After all, there are many questions around how government financing has been used, from grants to loans, furlough payments to VAT deferments. As of the 20th September, the total cost of furlough claims has reached a staggering almost £40 billion, despite 30,000 applications being rejected, with many likely to have been attempts to defraud the taxpayer. Research by economists from Cambridge, Oxford and Zurich universities found that as many as two thirds of furloughed workers continued to work.

For businesses that do not understand the extent of their exposure, they risk facing a HMRC-imposed tax charge equivalent of up to 100% of the grant to which any recipient was not entitled and was not repaid. It is, therefore, interesting to see the number of large organisations now publicly revealing plans to repay all furlough payments. For many, this is an opportunity to boost corporate reputation and demonstrate a commitment to rediscovering business as usual. However, given the huge pressures businesses have been under in recent months, many CFOs and FDs may not have the full visibility they require to effectively manage this without the power of audit.

 

Financial Risks

This is about far more than reputational damage, the potential misuse of furlough is far from the only financial risk.
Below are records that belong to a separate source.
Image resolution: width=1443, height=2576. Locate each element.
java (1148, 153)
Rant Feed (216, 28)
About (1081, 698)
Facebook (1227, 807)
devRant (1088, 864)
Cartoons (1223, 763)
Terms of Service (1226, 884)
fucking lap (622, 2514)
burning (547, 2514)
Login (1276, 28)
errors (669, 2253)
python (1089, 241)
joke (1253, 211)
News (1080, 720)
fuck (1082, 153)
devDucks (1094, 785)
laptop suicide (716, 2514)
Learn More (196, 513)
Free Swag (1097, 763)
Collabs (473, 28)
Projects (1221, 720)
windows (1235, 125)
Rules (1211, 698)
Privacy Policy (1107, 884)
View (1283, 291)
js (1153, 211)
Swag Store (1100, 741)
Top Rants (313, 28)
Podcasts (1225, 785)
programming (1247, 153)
The extraordinary shift in every business’ modus operandi over the past few months has opened the door for opportunistic fraud. New sources of income; staff working from home with limited oversight; the financial pressures – both business and personal – created by the recession. The misappropriation of assets should be a very real concern for businesses of every size.
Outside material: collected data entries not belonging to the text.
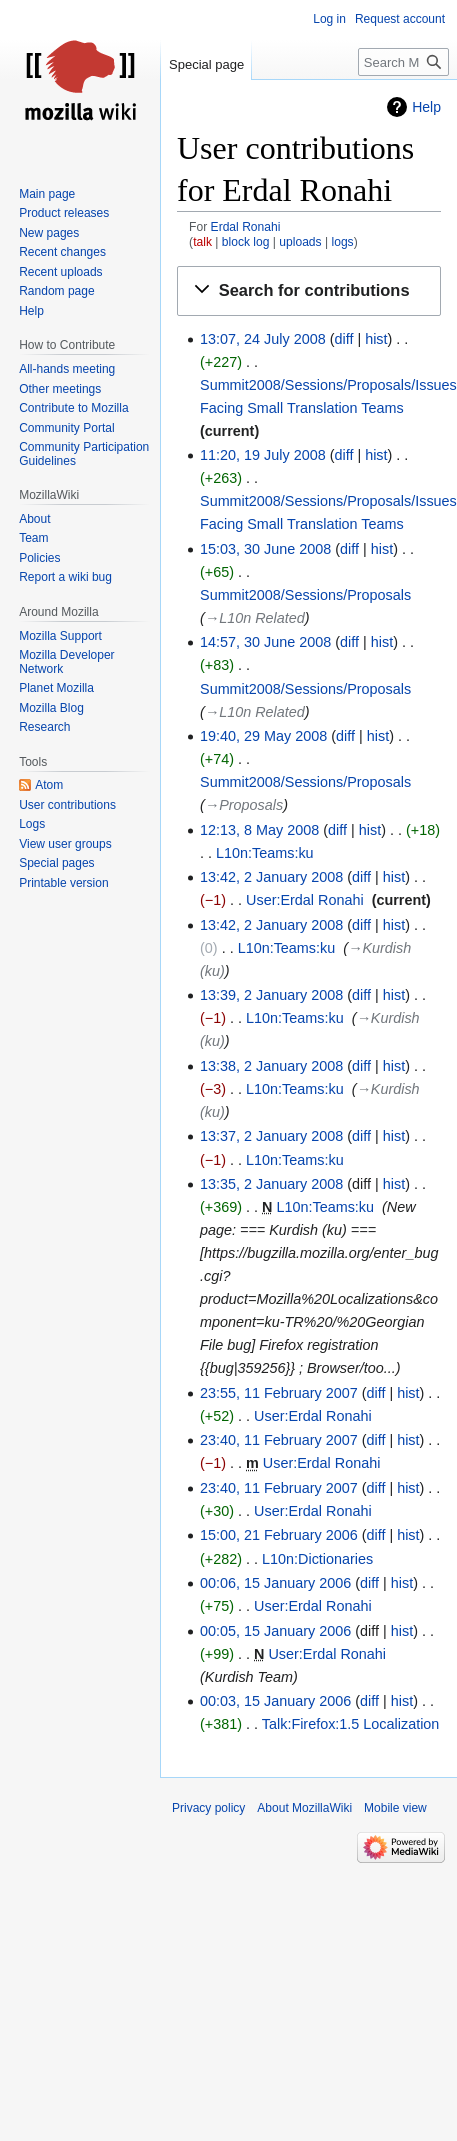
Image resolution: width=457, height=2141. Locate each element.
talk (202, 242)
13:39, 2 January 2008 (271, 995)
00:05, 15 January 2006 (275, 1631)
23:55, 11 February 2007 (279, 1393)
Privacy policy (208, 1808)
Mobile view (395, 1808)
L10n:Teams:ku (265, 853)
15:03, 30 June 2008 (265, 549)
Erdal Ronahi (246, 227)
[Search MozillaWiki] (403, 62)
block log (246, 242)
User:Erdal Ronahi (305, 900)
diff (343, 339)
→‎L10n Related (255, 618)
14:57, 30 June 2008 (265, 642)
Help (426, 107)
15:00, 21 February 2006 (279, 1535)
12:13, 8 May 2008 (259, 830)
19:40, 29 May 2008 (263, 736)
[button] (309, 291)
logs (342, 242)
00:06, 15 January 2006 (275, 1583)
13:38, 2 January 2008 (271, 1066)
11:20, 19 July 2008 (263, 455)
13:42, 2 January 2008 (271, 877)
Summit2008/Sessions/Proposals (305, 595)
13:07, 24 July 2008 (263, 339)
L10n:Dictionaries (317, 1559)
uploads (300, 242)
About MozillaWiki (304, 1808)
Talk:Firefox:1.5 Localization (351, 1724)
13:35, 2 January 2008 (271, 1184)
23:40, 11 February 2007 (279, 1440)
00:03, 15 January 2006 (275, 1701)
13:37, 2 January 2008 (271, 1136)
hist (376, 339)
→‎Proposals (244, 805)
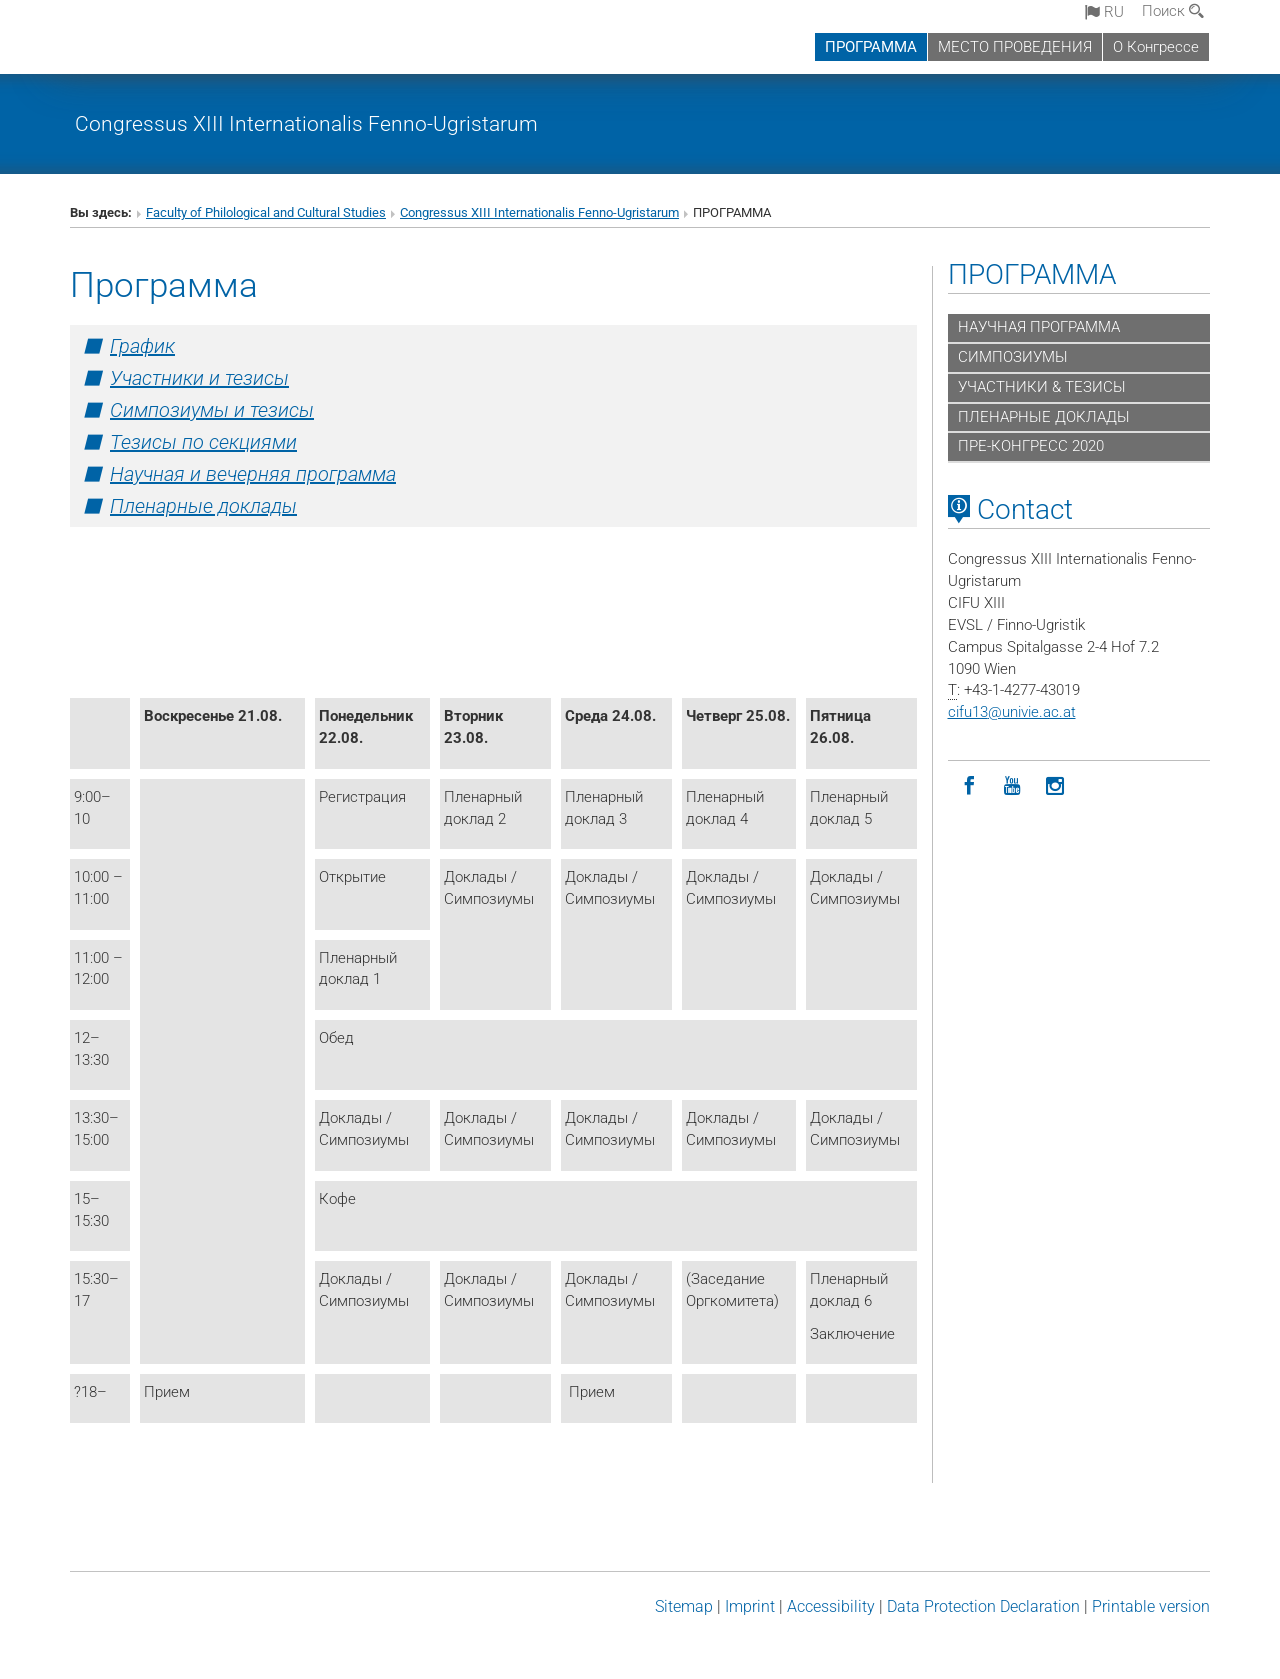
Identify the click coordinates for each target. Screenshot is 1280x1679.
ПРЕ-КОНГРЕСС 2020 (1031, 446)
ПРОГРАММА (871, 47)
For organisations that have relied upon grants and loans to survive, an employee exploiting the lack of oversight to syphon funds for personal use could tip the company into failure. Companies must determine how – or whether – deferred VAT payments and loan repayments can be made. Is the company truly solvent or no more than a ‘zombie’ business operating with a balance sheet propped up by short term government finance?

 

Actionable data

Business resilience and reputation is a priority in this era, and CFOs or FDs may be struggling to establish trust across businesses now operating under a whole new range of pressures, from slimmer margins to a disjointed, remote workforce. There is an obvious need for complete visualisation of financial risks, and accountants play a crucial role in unlocking this data.
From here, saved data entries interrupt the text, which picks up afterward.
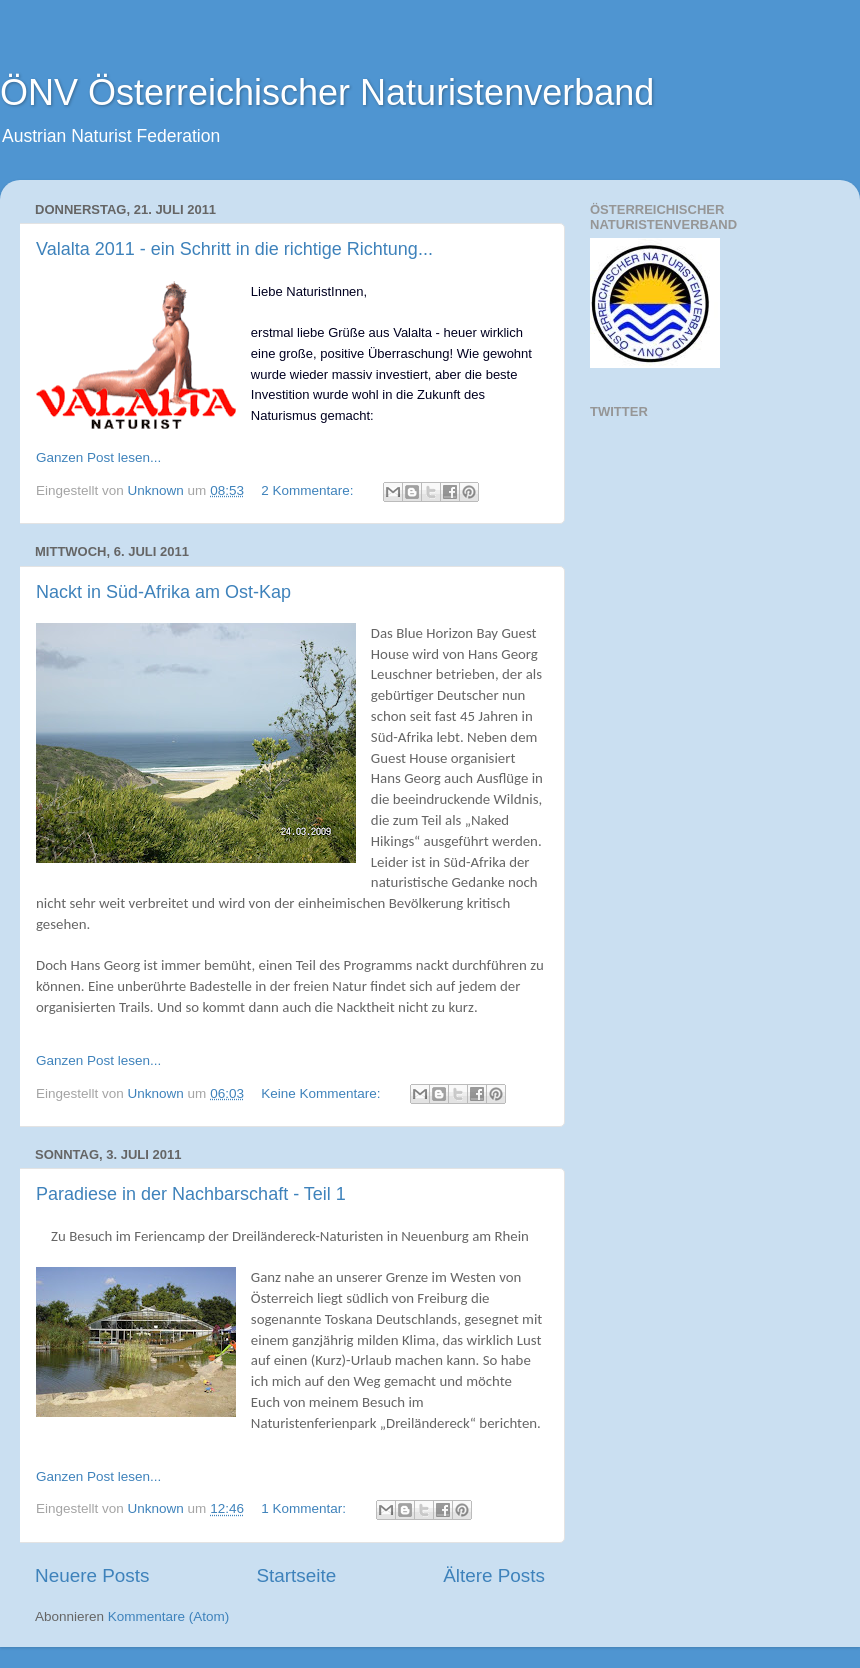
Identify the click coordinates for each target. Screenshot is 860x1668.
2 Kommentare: (309, 490)
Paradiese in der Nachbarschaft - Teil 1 (191, 1194)
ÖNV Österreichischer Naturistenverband (327, 92)
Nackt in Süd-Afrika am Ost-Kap (163, 592)
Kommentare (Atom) (169, 1616)
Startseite (296, 1575)
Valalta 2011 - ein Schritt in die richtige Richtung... (234, 249)
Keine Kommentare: (322, 1093)
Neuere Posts (92, 1575)
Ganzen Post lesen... (98, 457)
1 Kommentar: (305, 1508)
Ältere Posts (494, 1575)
The rapid identification of mistakes in government support applications, potential fraud and the analysis of which deferred payments and loan repayments can be made and when – whilst ensuring other risk factors do not jeopardise business stability – is essential to futureproof the business, and accountants can assess data to provide this information in a complete and actionable format to lead smarter company decisions. This is the data insight CFOs and FDs need today.

Traditional financial risk assessment models will not be adequate. At best, problems will be revealed months after the fact. Companies need rapid identification of areas of unexpected activity today. This is where accountants and finance departments using sophisticated machine learning and artificial intelligence techniques can deliver real business value by rapidly assessing financial data and surfacing unexpected activity. Armed with this information, finance teams will know where to focus activities, the questions to ask and the remedial action to take. This information will drive departments and remedial action to ensure business success and growth as the nation gets back to its feet.

In short, accountants and finance professionals can provide the answers businesses need today, whilst helping managers to plan for the future effectively, despite the changes in policies and protocols as the pandemic continues to throw curveballs. An audit can quickly identify problems including but not limited to, cash flow, fraud, misuse of grants, loan repayment issues – all whilst offering the guidance and steps to safeguard the business to promote resilience and protect the solvency and reputation.